Acting coach, Denise Simon, tells us what her must haves are as an actor. The holidays are a great time to study your craft as productions slow. Use the opportunity wisely and grab these books to read while traveling!
“Acting for Dummies” is the silliest name for a book on acting (There is one, I checked!) because acting is certainly NOT for dummies. It takes a real education to look natural in front of an audience or camera. As an acting coach, my teaching style consists of a myriad of techniques learned over the years from some very gifted teachers in the industry. This mix is also reflected in my reading list. Between my Kindle and my bedside table, I have perused and read far too many books to list in one article. However, I’d like to recommend six “must haves” for aspiring and working actors alike.
1. "Audition" by Michael Shurtleff
I consider this book to be the “bible” for aspiring actors. If you are just beginning your acting career, this is a great place to start! It covers everything you need to know to get the part. Mr. Shurteff’s twelve infamous guideposts have influenced my own work in developing my simple technique to help actors learn how to direct themselves. From relationships to finding the love and humor in the scene, Shurtelff’s steps will help you nail your audition every time.
2. "Meisner on Acting" by Sanford Meisner
Meisner or Method? That is the question. Well, it may not really be an either/or. It’s often insightful to know both. Although I did not train with Sanford Meisner, I was fortunate enough to study with many teachers, including Wynn Handman, who were Meisner disciples. In this gem, Meisner gives it to you straight on how to live truthfully in the moment under imaginary circumstances. Your library is not complete without this one.
3. "Respect for Acting" by Uta Hagen
Simple and straightforward, Uta Hagen’s profound book
has helped generations of actors hone their craft. She introduces series
of exercises to help the actor connect to the moment, fellow actors,
and the audience. “Who am I?” “What do I want?” and “What is my
relationship?” are three of the nine questions explored to define your
character’s role specifically. Hagen also includes invaluable advice about stage nerves and how to stay fresh in a long run.
4. "An Actor Prepares" by Constantin Stanislavsky
Funny at times, this book takes the actor through Stanislavsky’s self-developed "system" which helps the actor to master his craft as well as stimulate creativity and imagination. Now referred to as "method acting," "An Actor Prepares" includes a variety of exercises and some autobiographical experiences that focus on relaxation, concentration, and techniques that will help get the actor into character. Emotional memory and the “magic if” explored in his book laid the groundwork for much of the great acting today.
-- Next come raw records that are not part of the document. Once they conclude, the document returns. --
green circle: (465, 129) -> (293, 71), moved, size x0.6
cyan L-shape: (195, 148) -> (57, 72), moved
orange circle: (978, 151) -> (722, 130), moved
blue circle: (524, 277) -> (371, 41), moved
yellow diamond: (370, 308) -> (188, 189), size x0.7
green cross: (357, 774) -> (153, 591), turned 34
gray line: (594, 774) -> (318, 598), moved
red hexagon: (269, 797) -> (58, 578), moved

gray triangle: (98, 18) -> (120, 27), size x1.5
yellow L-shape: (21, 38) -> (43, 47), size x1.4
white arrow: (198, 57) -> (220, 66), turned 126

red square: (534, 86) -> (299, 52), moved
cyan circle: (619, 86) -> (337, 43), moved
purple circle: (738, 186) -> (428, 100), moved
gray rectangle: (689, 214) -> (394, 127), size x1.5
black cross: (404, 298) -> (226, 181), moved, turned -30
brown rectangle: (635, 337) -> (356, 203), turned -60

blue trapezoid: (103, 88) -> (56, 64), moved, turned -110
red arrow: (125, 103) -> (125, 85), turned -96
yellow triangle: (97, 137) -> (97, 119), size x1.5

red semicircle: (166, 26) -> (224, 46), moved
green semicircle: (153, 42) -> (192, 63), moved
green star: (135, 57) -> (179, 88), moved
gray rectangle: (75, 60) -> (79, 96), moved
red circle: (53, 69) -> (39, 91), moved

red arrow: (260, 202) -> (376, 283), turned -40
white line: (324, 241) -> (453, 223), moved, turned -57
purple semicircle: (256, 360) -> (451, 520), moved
5. "Improvisation for the Theatre" by Viola Spolin
Considered the mother of improvisation, Viola Spolin developed a series of acting exercises and theater games to free the actor’s creativity, allowing play beyond the scene. Many modern improv groups such as Second City utilize Spolin’s techniques. If you want to learn truthful acting and how to be “in the moment,’’ add this to your library to make it complete.
6. "Actions: The Actor's' Thesaurus" by Marina Calderone
Acting means TO DO. Thousands of action words are alphabetized and categorized to help you find what you are doing in every beat. This book will help you play specific actions and get away from making general choices.
So there you have it! Denise’s favorite six top picks no actor should be caught without.
Master your craft, Empower yourself and Enjoy the journey.